The claims of harassment prior to arrest were known by Burrell at the time they occurred in June and July of 1981. The two-year limitations period began to run on those claims at that time, and the limitations period was not tolled by Burrell's subsequent incarceration. See Blum, 369 S.W.2d at 812. Accordingly, those claims are untimely, id., and were properly dismissed. However, Burrell's claims that arose during and following arrest, being that he was apparently continuously in custody after the time of his arrest on July 23, 1981, were not shown to be unprotected by the tolling provision for prisoners as of August 31, 1987.

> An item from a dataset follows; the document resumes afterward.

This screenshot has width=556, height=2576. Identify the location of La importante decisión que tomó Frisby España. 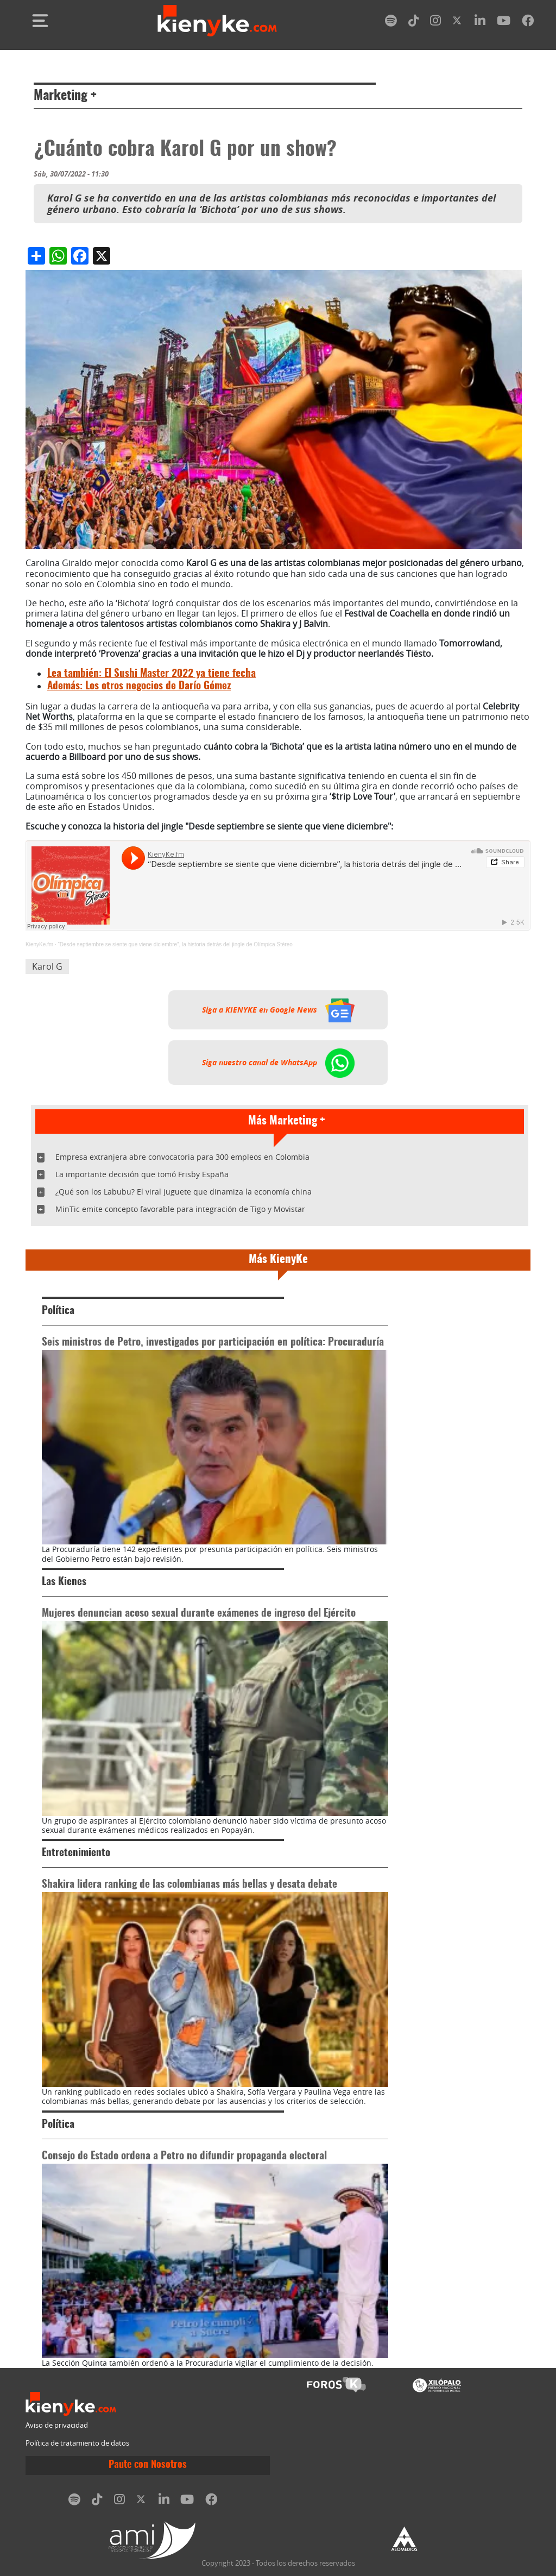 (142, 1174).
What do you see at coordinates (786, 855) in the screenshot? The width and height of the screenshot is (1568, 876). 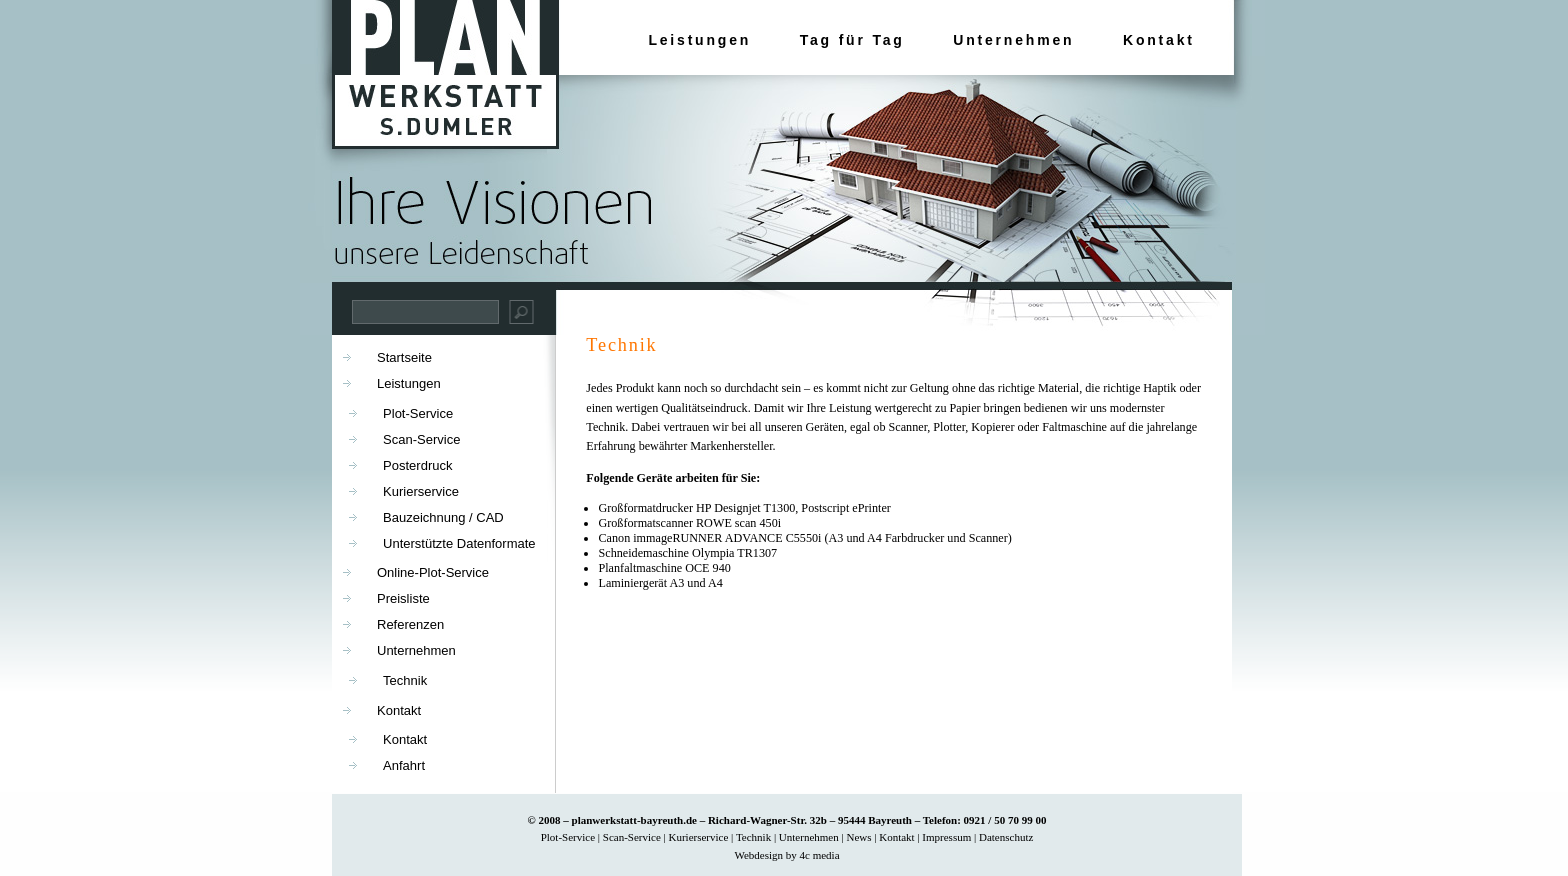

Thus, for these later claims it is not shown that the statute of limitations was not tolled as of August 31, 1987, and that the limitations for those claims did not begin to run until September 1, 1987. See Tex.Civ.Prac. & Rem.Code Ann. § 16.001 (West Supp.1989) (as amended 1987). Because Burrell filed his suit on September 17, 1987, well within the two-year statute of limitations, those claims were not shown to be untimely. In light of the above discussion, the decision of the district court is reversed and remanded for further proceedings consistent with this opinion. We express no opinion on the substantive legal or factual merits (or lack thereof) of Burrell's timely claims.
REVERSED and REMANDED.
On July 23, 1981, Burrell claims he was out walking at night. After a long narrative regarding events that night, Burrell states that he was arrested for burglary. Burrell claims that his arm was bent behind his head and his face was forced "down on the hot hood of the patrol car."
Burrell also names one Shirley Jones, a private citizen (identified only as a worker at Pizza Inn), as a defendant. The basis for this claim, not separately addressed below, is unclear.
"(J) April 29, 1982 and May 11, 1982 — Evidentiary hearing on Defendants' Motion to Dismiss." Winton, 582 F.Supp. at 1047.
Burrell's motion for appointment of appellate counsel is denied. See Ulmer v. Chancellor, 691 F.2d 209, 212-213 (5th Cir.1982).